Fate Of Google Book Search Still To Come, Expert SaysPublished on 8 February 2013 @ 1:02 am
By William New, Intellectual Property Watch
A few years ago, internet giant Google had the idea to digitise tens of millions of the world’s books and ran into legal trouble with the publishers and authors of some of them. The cases have moved through many stages, but the ultimate fate of the massive amounts of knowledge it could have made available to the public is still to come, says a Washington, DC lawyer who has followed the case closely for years.
A look at the status of the project was given by Jonathan Band of policybandwidth.com in Washington, DC. He spoke at the Yale Law School Information Society Project on 6 February. (Band graduated from Yale Law School before working for a large law firm in Washington for many years, and now has his own firm.)
Originally, the Google Book Search started in about 2004 would allow books to be searched online, and would display three short snippets of the text. It would scan some 25 -30 million books borrowed from major U.S. research libraries, some 80 percent of which were still under copyright.
Google said displaying a small portion is fair use, but authors and publishers did not see the advantage and sued for infringement in autumn of 2005. One involved five publishers, the other the Authors’ Guild association, in a class action suit.
In 2008, a complicated 200-page (plus appendices and attachments) settlement was announced between Google, publishers and authors. The settlement would have let Google sell whole books, offered a subscription service for libraries or others to access the full database, and would allow up to 20 percent of the book to be viewed for free.
But some writers, especially foreign ones, were worried about this arrangement, as were some lawyers who saw problems with using a class action settlement to allow Google to offer commercial services not at issue in the original litigation. The US Copyright Office said it might violate international treaty obligations, and the Justice Department raised antitrust concerns.
So the settlement was revised, and a fairness hearing was held in 2010. Then in 2011, Judge Chin rejected the settlement, essentially on the basis that many class members opposed it, Band said.
Meanwhile, Google gave its partner libraries digital copies of the books they had lent it. Under the settlement, the libraries were able to put their copies together to form HathiTrust, managed by the University of Michigan library. It would create a separate database of all the books, but with strong limits on what could be done with them.
After Judge Chin rejected the settlement in 2011, HathiTrust had to decide what to do with the database. Google, for its part, continued to do what it had always been doing (scanning and displaying three snippets).
With the rejection of the settlement, the two original lawsuits against Google (by the publishers and the Authors Guild) resumed. Additionally, the Authors Guild and several associations of foreign writers sued HathiTrust.
The five publishers settled their litigation with Google in October 2012. It is unclear whether any other publishers might emerge to sue Google, but Band thought it unlikely. Among other reasons: e-books have become widely available and popular, and it has become apparent that the Google scan and snippet does not hurt them, and may even help.
In the Authors Guild suit against Google, Judge Chin in May 2012 certified a class of authors whose copyrights Google allegedly infringed.

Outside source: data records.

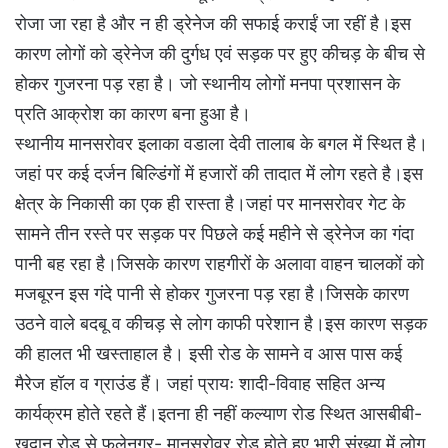
रोजा जा रहा है और न ही ड्रेनेज की सफाई कराईं जा रहीं है।इस
कारण लोगों को ड्रेनेज की दुर्गध एवं सड़क पर हुए कीचड़ के बीच से
होकर गुजरना पड़ रहा है। जो स्थानीय लोगों मनपा प्रशासन के
प्रति आक्रोश का कारण बना हुआ है।
स्थानीय मानसरोवर इलाका वडाला देवी तालाब के बगल में स्थित है।
जहां पर कई दर्जन बिल्डिंगों में हजारों की तादात में लोग रहते है।इस
क्षेत्र के निकासी का एक ही रास्ता है।जहां पर मानसरोवर गेट के
सामने तीन रस्ते पर सड़क पर पिछले कई महीने से ड्रेनेज का गंदा
पानी बह रहा है।जिसके कारण राहगीरों के अलावा वाहन चालकों को
मजबूरन इस गंदे पानी से होकर गुजरना पड़ रहा है।जिसके कारण
उठने वाले बदबू व कीचड़ से लोग काफी परेशान है।इस कारण सड़क
की हालत भी खस्ताहाल है। इसी रोड के सामने व आस पास कई
मैरेज हॉल व ग्राउंड हैं। जहां प्रायः शादी-विवाह सहित अन्य
कार्यक्रम होते रहते हैं।इतना ही नहीं कल्याण रोड स्थित आसबीबी-
खदान रोड से फुलेनगर- मानसरोवर रोड होते हुए भारी संख्या में लोग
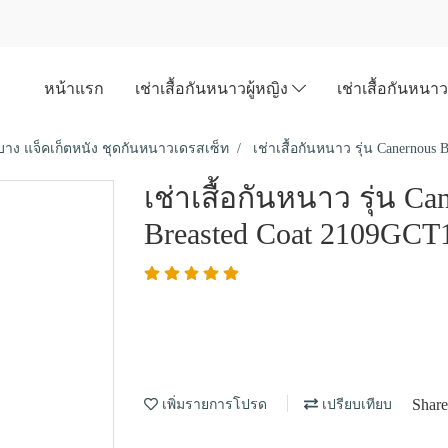
หน้าแรก
เช่าเสื้อกันหนาวผู้หญิง
เช่าเสื้อกันหนา
บาง แจ็คเก็ตหนัง ชุดกันหนาวเดรสเซ็ท
เช่าเสื้อกันหนาว รุ่น Canernou
เช่าเสื้อกันหนาว รุ่น Ca
Breasted Coat 2109GC
Share
เพิ่มรายการโปรด
เปรียบเทียบ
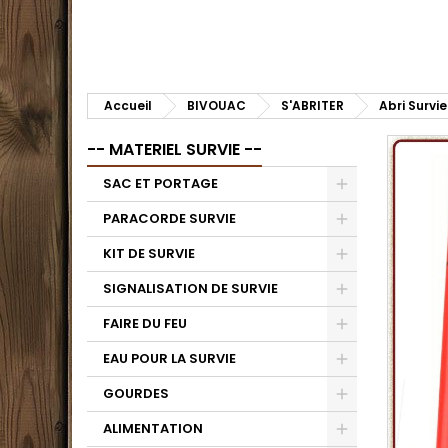
Accueil
BIVOUAC
S'ABRITER
Abri Survi
-- MATERIEL SURVIE --
SAC ET PORTAGE
PARACORDE SURVIE
KIT DE SURVIE
SIGNALISATION DE SURVIE
FAIRE DU FEU
EAU POUR LA SURVIE
GOURDES
ALIMENTATION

Band observed that Chin’s certification of the class seems contradictory to his rejection of the settlement on the grounds that the interests of authors were too diverse. Google appealed the author class certification to the Second Circuit, and a ruling is pending.
In the Authors Guild suit against HathiTrust, Judge Baer in October 2012 found that HathiTrust was a fair use. The Authors Guild has indicated that it will appeal that decision to the Second Circuit.
Band said the Google Book Search may not be indicative of the overall state of knowledge access, but rather is a somewhat unique situation focusing on search. But he said that the question of making available the full text of the scanned material is still not solved. It is not available unless they are HathiTrust members or print-disabled readers. For non-members, HathiTrust displays even less than Google – not even the snippets.
Meanwhile, libraries still have their archived material, and there are a variety of digitisation projects going on worldwide.
Another case that is being very closely watched involves Georgia State University’s e-reserves. Judge Evans found they are fair use, and the publishers have appealed.
Overall, copyright is still a “really big problem” for mass digitisation and educational uses, Band said. And even the Justice Department may weigh in on the side of rights holders in the Georgia State case.
He offered little hope for the US Congress to solve the problem. “As dysfunctional as Congress is about budget matters, it is even more dysfunctional about copyright,” he said.
So for now, the process is going to have to be litigation.
He did question the approach of the publishers, who are in effect suing their content creators and their customers. In the Georgia State case, the judge found that only five out of 99 excerpts were infringing, and so awarded the university attorney’s fees.
Finally, Band called attention to the apparent inconsistency that academics publish their works with strongly proprietary scholarly publishers, rather than publishing their works in an open access format. He proposed that academic institutions should encourage academics to publish open access.